If you hunch over or get frustrated, your dog will think something is distressing in the environment, not in her behavior. Because dogs can’t reason that way, an angry reaction from you will only cause hesitation in your dog.
Tip
To capitalize on your dog’s attention to body language, use hand signals, choosing one for each new direction you teach your dog. Throughout the text, I suggest a hand signal for each trick, though you can modify each if you choose — just be consistent. To direct your dog in front of a crowd without saying a word is rather impressive!

Paying attention to vocal tones


With dogs, how you sound is more important than what you’re saying. When you yell at your dog, you either freak her out or look like a fool, depending on your dog’s personality type. If you speak sweetly, you encourage playfulness.
Tip
When giving commands, use a clear, direct, and nonthreatening tone — think of it as a set-the-table tone. Use your regular voice with an ounce of over-enunciation, as though you were speaking to a toddler or directing a foreign tourist to the nearest gas station. After your dog learns a particular behavior, you can use hand signals or whisper commands. But in the beginning, speak clearly.
You can use your voice to both steady and direct your dog. Think of each command as a short bark. Powerful (not whiny or questioning) verbal directions give your dog confidence in you and the situation at hand. When your dog is unsteady, distracted, or anxious, use familiar words to direct her. A recognized word cue can steady a dog, which quickly organizes a chaotic scene, modifies mischief, and, with tricks, lightens all interactions!

Outfitting Your Dog for Training


The goal of tricks, agility, and other sporting adventures is to direct your dog off-leash, encouraging her to focus on your hand signals and verbal commands. If the thought of having your dog off-leash makes you nervous, take a deep breath. You don’t have to unclip your dog before you’re ready. I cover basic training and off-leash lessons in Chapter Encouraging Self-Control before You Launch into Lessons. This section gives you a thorough understanding of the equipment you use toward that end.

Collars


Buckle collars are a staple. They fit like a belt around your dog’s neck and carry her rabies tag, license, and name tag.

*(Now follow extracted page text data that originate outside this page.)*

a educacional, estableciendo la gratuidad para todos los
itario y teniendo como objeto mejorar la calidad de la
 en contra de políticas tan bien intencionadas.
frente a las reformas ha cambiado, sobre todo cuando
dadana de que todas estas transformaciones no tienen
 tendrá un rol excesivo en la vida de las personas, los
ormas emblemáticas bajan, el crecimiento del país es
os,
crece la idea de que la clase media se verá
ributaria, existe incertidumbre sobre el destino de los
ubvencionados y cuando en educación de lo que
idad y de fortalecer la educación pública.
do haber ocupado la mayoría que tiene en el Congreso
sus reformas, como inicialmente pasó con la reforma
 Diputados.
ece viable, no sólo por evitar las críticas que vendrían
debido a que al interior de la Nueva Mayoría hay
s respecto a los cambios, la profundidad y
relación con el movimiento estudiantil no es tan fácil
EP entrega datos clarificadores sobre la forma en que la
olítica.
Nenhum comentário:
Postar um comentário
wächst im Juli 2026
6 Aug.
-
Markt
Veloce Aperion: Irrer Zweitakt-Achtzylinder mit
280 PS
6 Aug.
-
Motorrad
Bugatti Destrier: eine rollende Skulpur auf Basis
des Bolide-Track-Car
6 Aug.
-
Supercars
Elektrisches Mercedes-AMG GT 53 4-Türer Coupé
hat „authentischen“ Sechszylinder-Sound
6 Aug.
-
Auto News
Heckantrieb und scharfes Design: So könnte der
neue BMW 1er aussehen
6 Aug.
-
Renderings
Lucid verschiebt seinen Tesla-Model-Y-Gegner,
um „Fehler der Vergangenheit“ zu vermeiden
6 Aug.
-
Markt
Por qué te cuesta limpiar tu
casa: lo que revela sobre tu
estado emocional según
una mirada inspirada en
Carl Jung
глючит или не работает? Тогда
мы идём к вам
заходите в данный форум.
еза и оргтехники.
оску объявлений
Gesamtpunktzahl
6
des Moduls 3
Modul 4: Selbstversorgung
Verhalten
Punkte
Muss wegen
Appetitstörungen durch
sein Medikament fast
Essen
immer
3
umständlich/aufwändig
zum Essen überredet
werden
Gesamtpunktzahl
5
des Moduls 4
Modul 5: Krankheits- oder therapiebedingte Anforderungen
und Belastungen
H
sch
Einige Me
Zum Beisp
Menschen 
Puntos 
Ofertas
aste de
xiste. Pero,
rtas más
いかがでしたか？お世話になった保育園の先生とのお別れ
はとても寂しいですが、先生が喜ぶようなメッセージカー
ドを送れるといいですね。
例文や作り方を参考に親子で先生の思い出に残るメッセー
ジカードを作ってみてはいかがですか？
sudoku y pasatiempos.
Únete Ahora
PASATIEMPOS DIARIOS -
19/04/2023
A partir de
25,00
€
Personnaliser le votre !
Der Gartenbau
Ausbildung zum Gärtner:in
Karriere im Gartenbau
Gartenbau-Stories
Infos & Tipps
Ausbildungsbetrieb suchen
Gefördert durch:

Some dogs behave just fine in a buckle collar; others sense the restraint like entrapment and pull hard.

If you muscle a puller to your side, the dog learns that being near you causes her to choke, so she pulls harder. If this sounds like your situation, consider one of the following collars for your training:
- Martingale collars: These collars come in two types: all fabric and a fabric-chain combination. Safer than chain collars (also called slip collars or choke chains), Martingale collars circle the neck and have a slip section that offers a corrective tug when a dog pulls away. The chain version also offers a corrective zipping sound that discourages pulling and misbehavior.
Tip
Use positive encouragement as your dog walks at your side. Reward your dog when she’s walking near you with food/toy rewards and verbal encouragement. This will help her recognize and rely on you to lead her. Explore the clicker and target stick too — these tools will speed up this very basic understanding. If your dog darts off, stop calmly — when she hits the end of the leash the collar’s quick tug will be enough to remind her: Walking with you is good. Darting away, not so good!
- Head collars: A head collar lays over a dog’s nose and secures behind her ear. Although some think the head collar looks like a muzzle, head collars act more like a halter placed on a horse — you use them to guide movement, not inhibit it. The benefit of a head collar is that it can condition cooperative skills if you reward your dog for walking at your side. Gently guiding a dog instead of yanking on her neck, it can work wonders if you’re trying to restrain a hyper or headstrong dog.

Harnesses


Harnesses fit over your dog’s back and chest. They can be used instead of a neck collar to guide and contain a dog, though a neck collar should be used to carry a dog’s identification tags. Here are two types of harnesses:
- Traditional harness: This basic harness can incite pulling when you’re reviewing basic training, but it may be ideal for directing your dog through active or complicated exercises, such as the retrieving skills found in Chapter Go Fetch! Finding and Retrieving Tricks and sporting games like agility and flyball.
- No-pull harness: A no-pull harness is helpful to condition basic cooperation skills such as leash-walking and household calmness. This contraption discourages forward motion by applying pressure to your dog’s shoulder blades; however, the no-pull harness must be removed when practicing tricks and active sporting lessons. There are two types of no-pull harnesses: One affixes over the shoulders and around the armpits and the other crosses over the chest. You can explore either option, though both must be fitted properly to ensure effectiveness and safety.

Leashes, short and long


Good leash skills are the basis for a happy off-leash relationship. Think of leash-walking as holding a child’s hand, not as a tug-of-war exercise to determine who’s in charge. If your approach is nurturing and positive — a “here, let’s go this way” or “follow me, and I’ll show you” — your dog will respond with enthusiasm each time you’re together.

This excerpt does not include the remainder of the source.